Size mismatch when running GAT with manual entry

Maulpy · August 12, 2021, 11:58am

Hello all, good day. i have tried to explore DGL since last year and just start again after leaving it 7 months. Right now i am begin to work on it again and struggling with GAT, with very little knowledge/experience in programming, i aiming to learn it on the go but it is really a steep curve.
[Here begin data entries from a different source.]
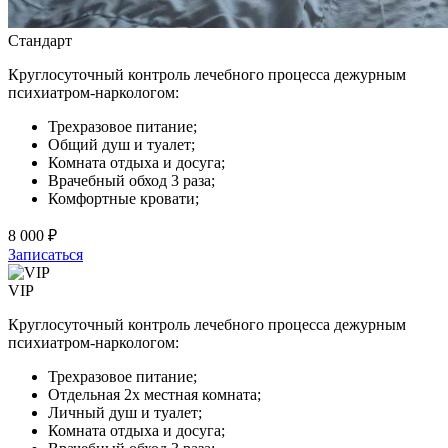
Стандарт
Круглосуточный контроль лечебного процесса дежурным
психиатром-наркологом:
Трехразовое питание;
Общий душ и туалет;
Комната отдыха и досуга;
Врачебный обход 3 раза;
Комфортные кровати;
8 000 ₽
Записаться
VIP
Круглосуточный контроль лечебного процесса дежурным
психиатром-наркологом:
Трехразовое питание;
Отдельная 2х местная комната;
Личный душ и туалет;
Комната отдыха и досуга;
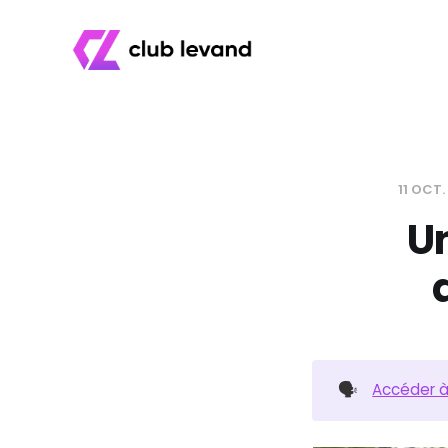
11 OCT
Un
🗣️
Accéder à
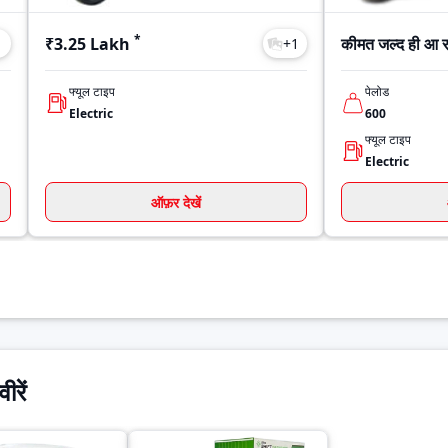
*
₹3.25 Lakh
कीमत जल्द ही आ रह
1
+
1
फ्यूल टाइप
पेलोड
Electric
600
फ्यूल टाइप
Electric
ऑफ़र देखें
ीरें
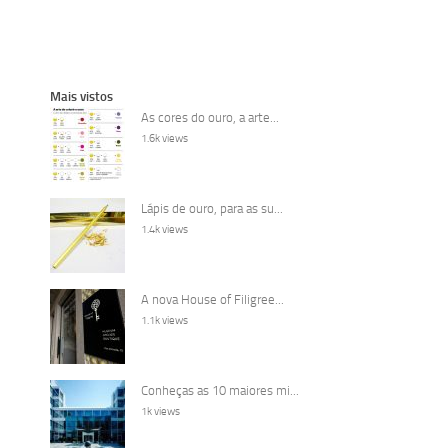
Mais vistos
As cores do ouro, a arte...
1.6k views
Lápis de ouro, para as su...
1.4k views
A nova House of Filigree...
1.1k views
Conheças as 10 maiores mi...
1k views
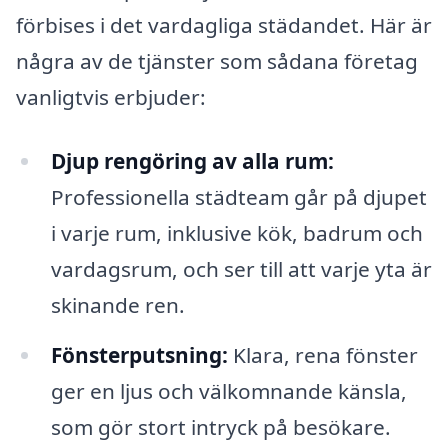
förbises i det vardagliga städandet. Här är
några av de tjänster som sådana företag
vanligtvis erbjuder:
Djup rengöring av alla rum:
Professionella städteam går på djupet
i varje rum, inklusive kök, badrum och
vardagsrum, och ser till att varje yta är
skinande ren.
Fönsterputsning:
Klara, rena fönster
ger en ljus och välkomnande känsla,
som gör stort intryck på besökare.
Right now i try the best i can in the last two weeks working on simplest model i can imagine, but so far still no result.

I try manually to go with only 3 nodes and 3 edges (including the train_mask tensor etc), replacing only data from citation_graph from example written in GAT.

I define the node data with 5x5 tensor, and the edge data for message passing with 1x3 tensor. after i run no matter what the size is mismatch :

(e.g : RuntimeError: size mismatch, m1: [30 x 8], m2: [16 x 1] at C:\cb\pytorch_1000000000000\work\aten\src\TH/generic/THTensorMath.cpp:41)

i figure maybe that is caused by improper definition of tensor in train_mask etc, eventhough i dont believe it.

I try to figure out what the generate_mask_tensor do in the util but i just got lost in many functions. i do get a gist by reading the explanation from 4 fundamental formula. but the coding is bothering me so much, i admit my insufficiency but i really want to get this done for now.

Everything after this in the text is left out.